The city's mayor, Michael Bloomberg, said on Tuesday that the hate is connected to upcoming national congressional elections.

"A lot of people are using this as a political gambit. I find it disgraceful, but it is their right to do it."

Election wedge issue

In Washington, the interfaith delegates also talked about the anti-Muslim backlash being a wedge issue in the forthcoming elections - particularly fears about the weak economy and high unemployment whipped up by extremists.

Dr Sayyid M Syeed of the Islamic Society of North America said: "Together we have said that we have a stake in this country. We have worked together and built trust, confidence understanding and goodwill. We will not let these fringe groups go ahead and destroy that."

Delegates agreed to turn to the numerous interfaith coalitions and councils that exist in almost every town in America as a way of calming anti-Muslim feelings across the country.

Rabbi David Saperstein, from the Religious Action Center of Reform Judaism told me: "We want to strengthen them, be sure Muslims are brought fully into those interfaith coalitions and ask them to speak out and educate their people about Islam and about the importance of indivisible religious liberty in America and throughout the world."

All this happened on the same day that the state department held its annual iftar for Muslim leaders. The secretary of state, Hillary Clinton, joined in the condemnation of the Florida group's plans to burn the Quran. In comments that received widespread coverage on US TV and radio she said:

"I am heartened by the clear unequivocal condemnation of this disrespectful disgraceful act that has come from American religious leaders of all faiths."

Many delegates attending the interfaith meeting in central DC went on later in the afternoon to discuss anti-Muslim bigotry with the US attorney-general, Eric Holder, at the department of justice.
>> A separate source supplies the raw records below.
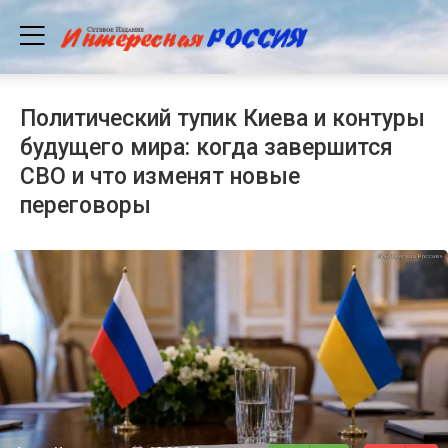
Политический тупик Киева и контуры
будущего мира: когда завершится
СВО и что изменят новые
переговоры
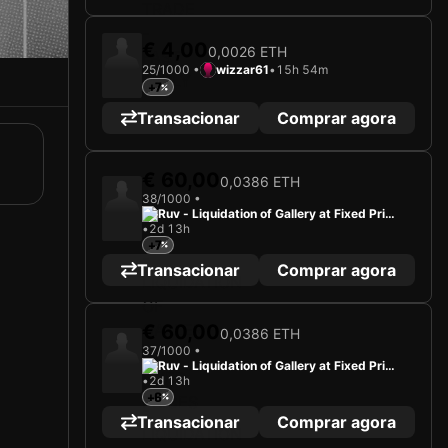
€ 4,00
0,0026 ETH
25/1000 •
wizzar61
•
15h 54m
+7
Transacionar
Comprar agora
€ 60,00
0,0386 ETH
38/1000 •
Ruv - Liquidation of Gallery at Fixed Price
•
2d 13h
s
+7
Transacionar
Comprar agora
€ 60,00
0,0386 ETH
37/1000 •
Ruv - Liquidation of Gallery at Fixed Price
•
2d 13h
s
+6
Transacionar
Comprar agora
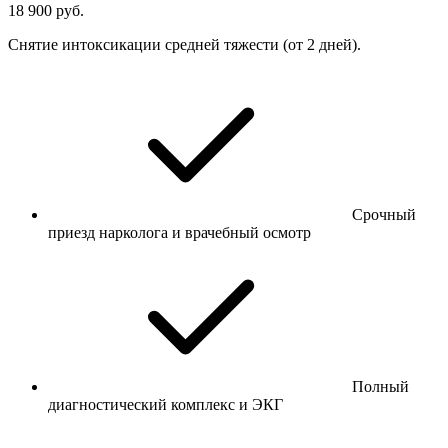
18 900 руб.
Снятие интоксикации средней тяжести (от 2 дней).
Срочный
приезд нарколога и врачебный осмотр
Полный
диагностический комплекс и ЭКГ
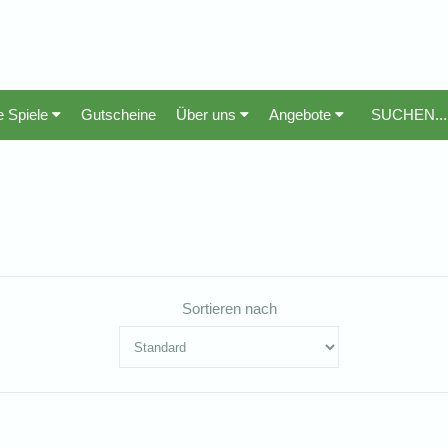
e Spiele
Gutscheine
Über uns
Angebote
Sortieren nach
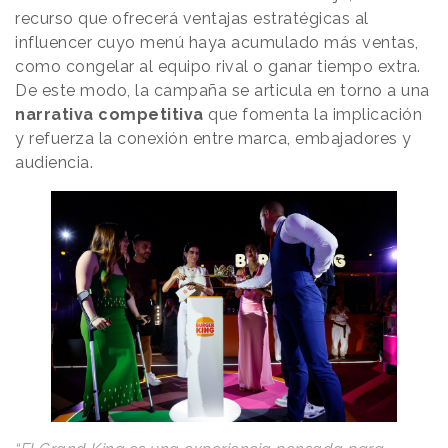
recurso que ofrecerá ventajas estratégicas al
influencer cuyo menú haya acumulado más ventas,
como congelar al equipo rival o ganar tiempo extra.
De este modo, la campaña se articula en torno a una
narrativa competitiva
que fomenta la implicación
y refuerza la conexión entre marca, embajadores y
audiencia.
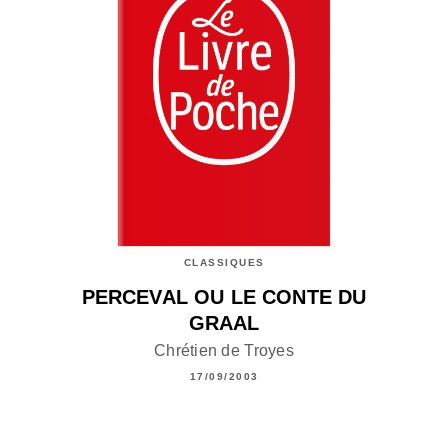
CLASSIQUES
PERCEVAL OU LE CONTE DU
GRAAL
Chrétien de Troyes
17/09/2003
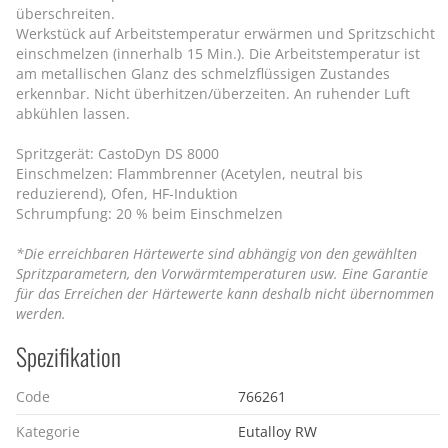
überschreiten.
Werkstück auf Arbeitstemperatur erwärmen und Spritzschicht
einschmelzen (innerhalb 15 Min.). Die Arbeitstemperatur ist
am metallischen Glanz des schmelzflüssigen Zustandes
erkennbar. Nicht überhitzen/überzeiten. An ruhender Luft
abkühlen lassen.
Spritzgerät: CastoDyn DS 8000
Einschmelzen: Flammbrenner (Acetylen, neutral bis
reduzierend), Ofen, HF-Induktion
Schrumpfung: 20 % beim Einschmelzen
*Die erreichbaren Härtewerte sind abhängig von den gewählten
Spritzparametern, den Vorwärmtemperaturen usw. Eine Garantie
für das Erreichen der Härtewerte kann deshalb nicht übernommen
werden.
Spezifikation
Code
766261
Kategorie
Eutalloy RW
Holder announced a federal investigation into four alleged incidents against Muslim Americans - including the attack on the New York taxi driver.

Muslims in the US might be nervous right now, but the interfaith summit was an attempt to reassure them - sending a clear message - in the future, other faiths will speak out against anti-Muslim discrimination - much more than they have in the past.

Another interfaith meeting - only bigger - is slated before the end of the year.